*What you need to do*.
You are asked to filter the data below and copy every line holding "identity".

*** Block opens ***

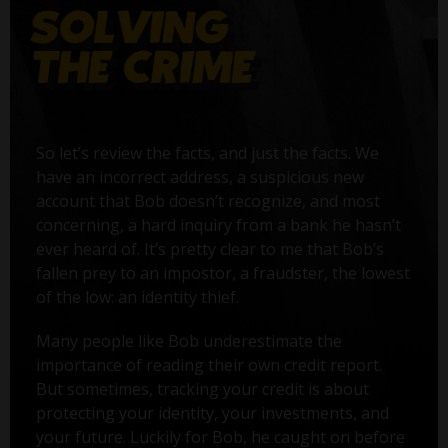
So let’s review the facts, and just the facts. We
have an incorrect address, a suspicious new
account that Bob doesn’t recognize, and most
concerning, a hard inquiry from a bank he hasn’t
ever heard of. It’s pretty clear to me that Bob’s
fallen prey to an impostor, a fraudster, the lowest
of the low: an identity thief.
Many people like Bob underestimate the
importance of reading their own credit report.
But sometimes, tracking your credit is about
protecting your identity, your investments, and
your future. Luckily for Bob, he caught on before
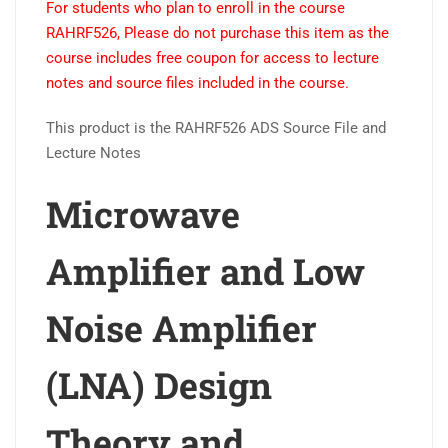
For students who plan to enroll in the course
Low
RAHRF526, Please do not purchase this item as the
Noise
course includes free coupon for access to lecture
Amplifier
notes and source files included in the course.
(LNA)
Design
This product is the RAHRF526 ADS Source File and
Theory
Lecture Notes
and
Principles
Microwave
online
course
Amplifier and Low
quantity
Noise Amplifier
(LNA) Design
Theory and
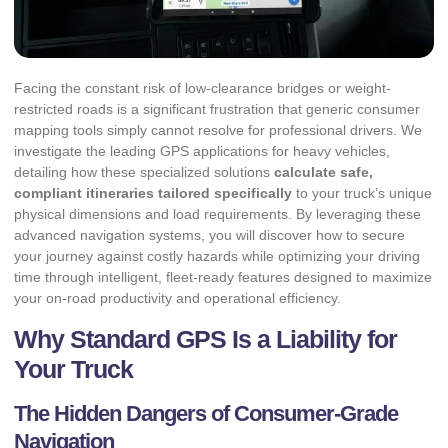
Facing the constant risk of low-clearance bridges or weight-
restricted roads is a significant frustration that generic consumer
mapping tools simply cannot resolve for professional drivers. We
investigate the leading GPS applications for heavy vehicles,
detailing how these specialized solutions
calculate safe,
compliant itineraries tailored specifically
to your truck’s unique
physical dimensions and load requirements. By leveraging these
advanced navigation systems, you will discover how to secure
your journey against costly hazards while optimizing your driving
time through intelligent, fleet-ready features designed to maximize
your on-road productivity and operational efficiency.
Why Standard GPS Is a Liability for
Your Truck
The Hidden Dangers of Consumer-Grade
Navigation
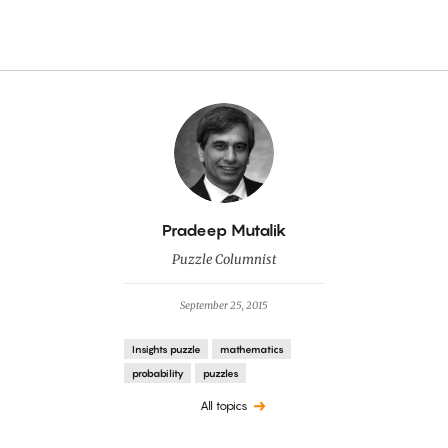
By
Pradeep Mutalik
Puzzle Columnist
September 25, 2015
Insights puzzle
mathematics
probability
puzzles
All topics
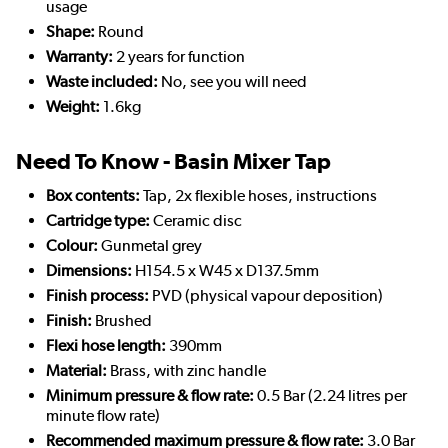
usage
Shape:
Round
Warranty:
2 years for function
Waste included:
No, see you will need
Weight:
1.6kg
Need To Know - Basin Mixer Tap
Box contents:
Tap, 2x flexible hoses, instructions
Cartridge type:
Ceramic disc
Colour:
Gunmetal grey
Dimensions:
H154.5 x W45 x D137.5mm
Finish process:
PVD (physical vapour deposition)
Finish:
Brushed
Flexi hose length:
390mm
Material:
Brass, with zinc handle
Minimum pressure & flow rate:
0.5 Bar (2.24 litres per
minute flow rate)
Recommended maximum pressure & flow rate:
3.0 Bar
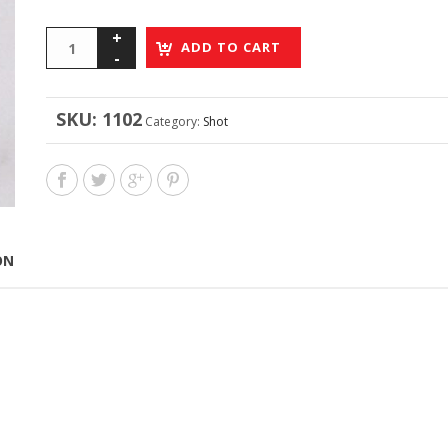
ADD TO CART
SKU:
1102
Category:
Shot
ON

*** Block closes ***
*** Block opens ***

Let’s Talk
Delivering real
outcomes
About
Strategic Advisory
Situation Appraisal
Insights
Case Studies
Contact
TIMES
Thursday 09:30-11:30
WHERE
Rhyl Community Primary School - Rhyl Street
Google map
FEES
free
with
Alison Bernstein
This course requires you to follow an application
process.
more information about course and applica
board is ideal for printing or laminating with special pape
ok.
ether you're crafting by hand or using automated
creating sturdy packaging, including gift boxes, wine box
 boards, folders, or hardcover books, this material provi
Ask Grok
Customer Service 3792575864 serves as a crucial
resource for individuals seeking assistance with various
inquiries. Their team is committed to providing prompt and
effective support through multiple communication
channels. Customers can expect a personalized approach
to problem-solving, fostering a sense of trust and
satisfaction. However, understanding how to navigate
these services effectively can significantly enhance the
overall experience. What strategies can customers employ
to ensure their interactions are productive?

*** Block closes ***

*Result*.
of the low: an identity thief.
protecting your identity, your investments, and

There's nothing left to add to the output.